- Activity: Each line of the material below must be transcribed exactly.

- Data supplied:
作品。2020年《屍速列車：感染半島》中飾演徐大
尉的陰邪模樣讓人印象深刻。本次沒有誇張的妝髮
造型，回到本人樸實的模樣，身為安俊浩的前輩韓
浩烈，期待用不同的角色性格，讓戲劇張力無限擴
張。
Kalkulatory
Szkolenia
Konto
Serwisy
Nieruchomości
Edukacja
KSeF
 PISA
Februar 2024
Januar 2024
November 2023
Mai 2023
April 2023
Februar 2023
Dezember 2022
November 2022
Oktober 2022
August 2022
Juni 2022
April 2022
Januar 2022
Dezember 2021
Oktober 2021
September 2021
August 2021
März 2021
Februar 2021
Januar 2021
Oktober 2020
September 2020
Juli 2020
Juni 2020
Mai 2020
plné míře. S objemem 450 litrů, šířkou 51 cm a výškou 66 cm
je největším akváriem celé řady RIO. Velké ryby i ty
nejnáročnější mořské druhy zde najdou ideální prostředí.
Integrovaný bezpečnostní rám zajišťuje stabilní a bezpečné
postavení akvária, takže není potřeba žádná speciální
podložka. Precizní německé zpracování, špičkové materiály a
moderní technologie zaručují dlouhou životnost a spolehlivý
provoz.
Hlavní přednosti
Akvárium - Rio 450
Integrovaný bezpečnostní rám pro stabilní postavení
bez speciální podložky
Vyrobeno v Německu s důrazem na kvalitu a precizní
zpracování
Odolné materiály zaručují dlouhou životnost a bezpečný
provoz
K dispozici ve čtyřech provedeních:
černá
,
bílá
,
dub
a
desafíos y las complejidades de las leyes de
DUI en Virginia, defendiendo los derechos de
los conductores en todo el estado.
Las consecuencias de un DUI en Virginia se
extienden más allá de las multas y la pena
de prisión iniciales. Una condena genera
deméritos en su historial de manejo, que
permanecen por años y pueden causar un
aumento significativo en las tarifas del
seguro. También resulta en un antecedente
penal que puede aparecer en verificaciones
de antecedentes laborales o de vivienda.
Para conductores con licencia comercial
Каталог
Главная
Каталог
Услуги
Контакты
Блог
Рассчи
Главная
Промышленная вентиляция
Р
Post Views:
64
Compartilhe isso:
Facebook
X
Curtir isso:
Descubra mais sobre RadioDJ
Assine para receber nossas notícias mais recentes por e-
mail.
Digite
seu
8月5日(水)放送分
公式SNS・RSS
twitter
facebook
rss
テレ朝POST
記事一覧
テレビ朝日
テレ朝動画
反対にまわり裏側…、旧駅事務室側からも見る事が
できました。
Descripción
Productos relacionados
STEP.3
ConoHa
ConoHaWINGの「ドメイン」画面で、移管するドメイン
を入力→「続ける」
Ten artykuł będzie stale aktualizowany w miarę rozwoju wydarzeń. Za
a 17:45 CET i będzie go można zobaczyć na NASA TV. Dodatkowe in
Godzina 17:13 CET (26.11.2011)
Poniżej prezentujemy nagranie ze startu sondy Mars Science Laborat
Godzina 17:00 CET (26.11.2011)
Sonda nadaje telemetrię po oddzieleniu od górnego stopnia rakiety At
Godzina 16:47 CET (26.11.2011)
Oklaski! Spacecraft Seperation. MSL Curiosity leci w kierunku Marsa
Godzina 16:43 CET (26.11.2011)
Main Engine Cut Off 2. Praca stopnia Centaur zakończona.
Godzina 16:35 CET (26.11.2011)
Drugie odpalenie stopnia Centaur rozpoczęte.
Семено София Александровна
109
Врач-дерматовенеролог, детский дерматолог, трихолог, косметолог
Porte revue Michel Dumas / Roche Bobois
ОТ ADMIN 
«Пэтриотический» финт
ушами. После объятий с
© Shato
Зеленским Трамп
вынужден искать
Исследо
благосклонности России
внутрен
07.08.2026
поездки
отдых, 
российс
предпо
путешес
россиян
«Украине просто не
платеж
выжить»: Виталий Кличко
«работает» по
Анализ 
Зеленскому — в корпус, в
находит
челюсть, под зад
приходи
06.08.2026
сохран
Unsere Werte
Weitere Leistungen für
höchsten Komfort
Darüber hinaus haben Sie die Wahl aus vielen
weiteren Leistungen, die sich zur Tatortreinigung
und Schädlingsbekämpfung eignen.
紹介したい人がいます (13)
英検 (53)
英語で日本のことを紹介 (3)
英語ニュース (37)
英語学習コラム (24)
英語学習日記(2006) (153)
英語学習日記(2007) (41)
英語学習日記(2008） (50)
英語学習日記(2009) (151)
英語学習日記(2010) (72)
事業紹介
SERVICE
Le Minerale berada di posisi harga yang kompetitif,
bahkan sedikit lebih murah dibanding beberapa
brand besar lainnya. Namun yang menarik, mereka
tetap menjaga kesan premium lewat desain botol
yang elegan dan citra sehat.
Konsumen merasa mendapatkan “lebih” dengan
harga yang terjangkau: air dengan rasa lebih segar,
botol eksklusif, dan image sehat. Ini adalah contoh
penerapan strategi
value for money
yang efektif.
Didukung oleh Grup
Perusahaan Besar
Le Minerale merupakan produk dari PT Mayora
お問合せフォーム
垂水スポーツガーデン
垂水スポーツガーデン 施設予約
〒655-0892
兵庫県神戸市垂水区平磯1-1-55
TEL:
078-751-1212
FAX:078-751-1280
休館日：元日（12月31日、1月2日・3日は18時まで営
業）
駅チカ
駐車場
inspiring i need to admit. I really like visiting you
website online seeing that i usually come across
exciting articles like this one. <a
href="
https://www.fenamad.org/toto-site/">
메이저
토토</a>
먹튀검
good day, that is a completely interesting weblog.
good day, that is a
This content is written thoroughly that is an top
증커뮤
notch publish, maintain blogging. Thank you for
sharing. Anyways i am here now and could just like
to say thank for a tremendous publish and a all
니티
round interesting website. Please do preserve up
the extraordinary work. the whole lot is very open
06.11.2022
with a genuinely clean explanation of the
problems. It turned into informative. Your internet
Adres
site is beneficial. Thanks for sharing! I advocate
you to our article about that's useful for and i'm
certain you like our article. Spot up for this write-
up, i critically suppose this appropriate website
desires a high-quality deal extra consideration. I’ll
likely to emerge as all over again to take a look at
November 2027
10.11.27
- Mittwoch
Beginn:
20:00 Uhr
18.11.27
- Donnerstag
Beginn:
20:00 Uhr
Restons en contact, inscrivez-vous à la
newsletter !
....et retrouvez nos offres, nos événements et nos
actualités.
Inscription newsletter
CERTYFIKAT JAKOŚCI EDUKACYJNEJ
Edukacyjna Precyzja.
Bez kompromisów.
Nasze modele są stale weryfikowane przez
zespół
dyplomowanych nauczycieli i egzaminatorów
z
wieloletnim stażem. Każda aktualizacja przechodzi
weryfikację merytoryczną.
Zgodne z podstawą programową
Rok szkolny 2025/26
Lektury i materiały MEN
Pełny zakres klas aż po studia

- Your response:
作品。2020年《屍速列車：感染半島》中飾演徐大
尉的陰邪模樣讓人印象深刻。本次沒有誇張的妝髮
造型，回到本人樸實的模樣，身為安俊浩的前輩韓
浩烈，期待用不同的角色性格，讓戲劇張力無限擴
張。
Kalkulatory
Szkolenia
Konto
Serwisy
Nieruchomości
Edukacja
KSeF
 PISA
Februar 2024
Januar 2024
November 2023
Mai 2023
April 2023
Februar 2023
Dezember 2022
November 2022
Oktober 2022
August 2022
Juni 2022
April 2022
Januar 2022
Dezember 2021
Oktober 2021
September 2021
August 2021
März 2021
Februar 2021
Januar 2021
Oktober 2020
September 2020
Juli 2020
Juni 2020
Mai 2020
plné míře. S objemem 450 litrů, šířkou 51 cm a výškou 66 cm
je největším akváriem celé řady RIO. Velké ryby i ty
nejnáročnější mořské druhy zde najdou ideální prostředí.
Integrovaný bezpečnostní rám zajišťuje stabilní a bezpečné
postavení akvária, takže není potřeba žádná speciální
podložka. Precizní německé zpracování, špičkové materiály a
moderní technologie zaručují dlouhou životnost a spolehlivý
provoz.
Hlavní přednosti
Akvárium - Rio 450
Integrovaný bezpečnostní rám pro stabilní postavení
bez speciální podložky
Vyrobeno v Německu s důrazem na kvalitu a precizní
zpracování
Odolné materiály zaručují dlouhou životnost a bezpečný
provoz
K dispozici ve čtyřech provedeních:
černá
,
bílá
,
dub
a
desafíos y las complejidades de las leyes de
DUI en Virginia, defendiendo los derechos de
los conductores en todo el estado.
Las consecuencias de un DUI en Virginia se
extienden más allá de las multas y la pena
de prisión iniciales. Una condena genera
deméritos en su historial de manejo, que
permanecen por años y pueden causar un
aumento significativo en las tarifas del
seguro. También resulta en un antecedente
penal que puede aparecer en verificaciones
de antecedentes laborales o de vivienda.
Para conductores con licencia comercial
Каталог
Главная
Каталог
Услуги
Контакты
Блог
Рассчи
Главная
Промышленная вентиляция
Р
Post Views:
64
Compartilhe isso:
Facebook
X
Curtir isso:
Descubra mais sobre RadioDJ
Assine para receber nossas notícias mais recentes por e-
mail.
Digite
seu
8月5日(水)放送分
公式SNS・RSS
twitter
facebook
rss
テレ朝POST
記事一覧
テレビ朝日
テレ朝動画
反対にまわり裏側…、旧駅事務室側からも見る事が
できました。
Descripción
Productos relacionados
STEP.3
ConoHa
ConoHaWINGの「ドメイン」画面で、移管するドメイン
を入力→「続ける」
Ten artykuł będzie stale aktualizowany w miarę rozwoju wydarzeń. Za
a 17:45 CET i będzie go można zobaczyć na NASA TV. Dodatkowe in
Godzina 17:13 CET (26.11.2011)
Poniżej prezentujemy nagranie ze startu sondy Mars Science Laborat
Godzina 17:00 CET (26.11.2011)
Sonda nadaje telemetrię po oddzieleniu od górnego stopnia rakiety At
Godzina 16:47 CET (26.11.2011)
Oklaski! Spacecraft Seperation. MSL Curiosity leci w kierunku Marsa
Godzina 16:43 CET (26.11.2011)
Main Engine Cut Off 2. Praca stopnia Centaur zakończona.
Godzina 16:35 CET (26.11.2011)
Drugie odpalenie stopnia Centaur rozpoczęte.
Семено София Александровна
109
Врач-дерматовенеролог, детский дерматолог, трихолог, косметолог
Porte revue Michel Dumas / Roche Bobois
ОТ ADMIN 
«Пэтриотический» финт
ушами. После объятий с
© Shato
Зеленским Трамп
вынужден искать
Исследо
благосклонности России
внутрен
07.08.2026
поездки
отдых, 
российс
предпо
путешес
россиян
«Украине просто не
платеж
выжить»: Виталий Кличко
«работает» по
Анализ 
Зеленскому — в корпус, в
находит
челюсть, под зад
приходи
06.08.2026
сохран
Unsere Werte
Weitere Leistungen für
höchsten Komfort
Darüber hinaus haben Sie die Wahl aus vielen
weiteren Leistungen, die sich zur Tatortreinigung
und Schädlingsbekämpfung eignen.
紹介したい人がいます (13)
英検 (53)
英語で日本のことを紹介 (3)
英語ニュース (37)
英語学習コラム (24)
英語学習日記(2006) (153)
英語学習日記(2007) (41)
英語学習日記(2008） (50)
英語学習日記(2009) (151)
英語学習日記(2010) (72)
事業紹介
SERVICE
Le Minerale berada di posisi harga yang kompetitif,
bahkan sedikit lebih murah dibanding beberapa
brand besar lainnya. Namun yang menarik, mereka
tetap menjaga kesan premium lewat desain botol
yang elegan dan citra sehat.
Konsumen merasa mendapatkan “lebih” dengan
harga yang terjangkau: air dengan rasa lebih segar,
botol eksklusif, dan image sehat. Ini adalah contoh
penerapan strategi
value for money
yang efektif.
Didukung oleh Grup
Perusahaan Besar
Le Minerale merupakan produk dari PT Mayora
お問合せフォーム
垂水スポーツガーデン
垂水スポーツガーデン 施設予約
〒655-0892
兵庫県神戸市垂水区平磯1-1-55
TEL:
078-751-1212
FAX:078-751-1280
休館日：元日（12月31日、1月2日・3日は18時まで営
業）
駅チカ
駐車場
inspiring i need to admit. I really like visiting you
website online seeing that i usually come across
exciting articles like this one. <a
href="
https://www.fenamad.org/toto-site/">
메이저
토토</a>
먹튀검
good day, that is a completely interesting weblog.
good day, that is a
This content is written thoroughly that is an top
증커뮤
notch publish, maintain blogging. Thank you for
sharing. Anyways i am here now and could just like
to say thank for a tremendous publish and a all
니티
round interesting website. Please do preserve up
the extraordinary work. the whole lot is very open
06.11.2022
with a genuinely clean explanation of the
problems. It turned into informative. Your internet
Adres
site is beneficial. Thanks for sharing! I advocate
you to our article about that's useful for and i'm
certain you like our article. Spot up for this write-
up, i critically suppose this appropriate website
desires a high-quality deal extra consideration. I’ll
likely to emerge as all over again to take a look at
November 2027
10.11.27
- Mittwoch
Beginn:
20:00 Uhr
18.11.27
- Donnerstag
Beginn:
20:00 Uhr
Restons en contact, inscrivez-vous à la
newsletter !
....et retrouvez nos offres, nos événements et nos
actualités.
Inscription newsletter
CERTYFIKAT JAKOŚCI EDUKACYJNEJ
Edukacyjna Precyzja.
Bez kompromisów.
Nasze modele są stale weryfikowane przez
zespół
dyplomowanych nauczycieli i egzaminatorów
z
wieloletnim stażem. Każda aktualizacja przechodzi
weryfikację merytoryczną.
Zgodne z podstawą programową
Rok szkolny 2025/26
Lektury i materiały MEN
Pełny zakres klas aż po studia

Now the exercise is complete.